Il
y a différents moyens de s'opposer à la barbarie. Celui choisi par Mara Cantoni
est fin, léger et résistant comme le fil d'une toile d'araignée: conçu à la
perfection, fonctionnel, il séduit, étonne et enjôle. Au cœur de la toile, son
nouvel album Elles sont venues pour dire, dont elle est aussi productrice
exécutive (vente en ligne sur www.zonedimusica.com).
Elles
sont venues pour dire est aussi le titre de la chanson que l'artiste interprète
en français dans le premier morceau. Dans le deuxième, elle en propose une
autre version où une multitude de voix se succèdent, s'emboîtent et
s'entremêlent, grâce à un travail de montage que Mara Cantoni maîtrise avec
virtuosité. Du français, on glisse donc dans ce deuxième titre vers un chœur de
différentes langues: anglais, italien, espagnol, portugais, serbe, croate,
albanais, grec, turque, hébreux, arabe.
Il
n'y a que des voix de femmes. D'ailleurs, l'équipe de l'album est, elle aussi,
presque entièrement féminine; comme Lee Colbert qui a suivi de près l'arrangement
et la direction de l'ensemble instrumental formé de plusieurs musiciennes de
l'Orchestre des femmes du 41° parallèle. Même l'image de la pochette est
l'œuvre d'une créatrice. Un tableau minimaliste de Bice Lazzari « Récit numéro
2 » dont l'archive «Bice Lazzari» de Rome a permis la reproduction.
Mara
Cantoni dit avoir voulu dédier une chanson aux femmes, dès lors qu’elle
appartient à cette partie de l’humanité. Elles sont venues pour dire est à la
croisée de l'anthropologie et de l'histoire. Sagacité, spiritualité… Mara
Cantoni met dans sa composition et son chant tout son mordant de femme
déterminée à faire entendre sa voix, à partir d’une approche sociale et
politique. Parce que Elles sont venues pour dire est bel et bien une parole
politique, une chanson qui, au-delà des schémas de la protestation féministe,
veut toucher toutes les femmes de la Méditerranée, aujourd'hui un peu moins
silencieuses à l’aune du printemps arabe.
Voilà
donc les langues de la Méditerranée, entraînées par le français, langue
langoureuse des chanteurs des années Cinquante, mais aussi, tristement, langue
du colonialisme autrefois diffusée dans les pays du Maghreb. La chanson est
harmonieuse et facile à retenir, mais sûrement pas douceâtre, c’est une sorte
de ballade qui prend le contre-pied de l'électronique, une chanson – selon
l’artiste - inspirée de « Babelmed » et de sa pluralité.
Elles
sont venues pour dire se termine par un oxymore: « c'est un silence qui crie ».

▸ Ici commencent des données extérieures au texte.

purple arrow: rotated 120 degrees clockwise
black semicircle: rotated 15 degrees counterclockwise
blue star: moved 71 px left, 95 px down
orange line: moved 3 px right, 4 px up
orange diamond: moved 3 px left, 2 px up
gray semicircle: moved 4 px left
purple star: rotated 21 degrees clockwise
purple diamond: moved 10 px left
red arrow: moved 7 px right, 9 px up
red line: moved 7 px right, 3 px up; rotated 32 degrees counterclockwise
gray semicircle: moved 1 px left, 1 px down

La force de cette chanson, qui est déjà passée plusieurs fois sur les ondes
italiennes (Radio Popolare, Rai 1 Mattina, Radio tre Suite), se trouve
peut-être dans l'union de deux caractéristiques opposées et symptomatiques de
la condition féminine actuelle : le silence et le cri qui sont les modes d'une
parole longtemps bâillonnée appelée à se délivrer.